- Task goal: How many of the lines below contain "nicht"? Answer with that number alone.
#### Material provided ####
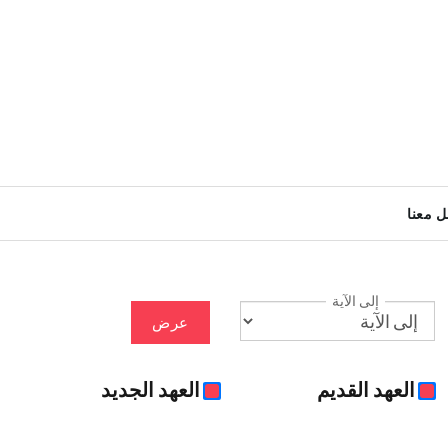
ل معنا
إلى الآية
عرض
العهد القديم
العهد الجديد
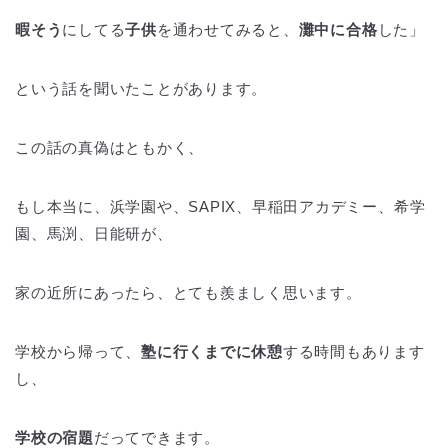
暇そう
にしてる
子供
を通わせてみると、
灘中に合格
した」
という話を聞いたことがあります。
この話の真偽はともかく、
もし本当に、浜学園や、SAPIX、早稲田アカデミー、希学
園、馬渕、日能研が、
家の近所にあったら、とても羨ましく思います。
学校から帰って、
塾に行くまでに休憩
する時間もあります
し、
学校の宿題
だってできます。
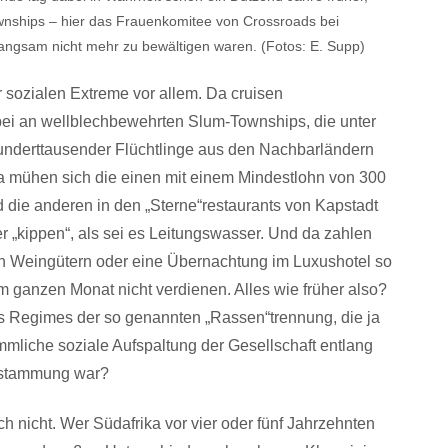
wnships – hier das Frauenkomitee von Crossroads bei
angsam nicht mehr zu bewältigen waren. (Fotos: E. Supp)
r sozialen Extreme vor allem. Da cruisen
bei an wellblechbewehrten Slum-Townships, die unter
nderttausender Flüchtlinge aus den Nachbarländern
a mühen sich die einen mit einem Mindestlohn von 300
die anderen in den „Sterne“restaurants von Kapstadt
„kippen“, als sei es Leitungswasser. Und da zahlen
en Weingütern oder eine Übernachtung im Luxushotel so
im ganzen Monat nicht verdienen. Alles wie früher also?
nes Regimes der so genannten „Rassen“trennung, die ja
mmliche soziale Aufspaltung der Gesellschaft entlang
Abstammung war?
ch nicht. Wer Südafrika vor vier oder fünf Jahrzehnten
####
- Exercise solution: 3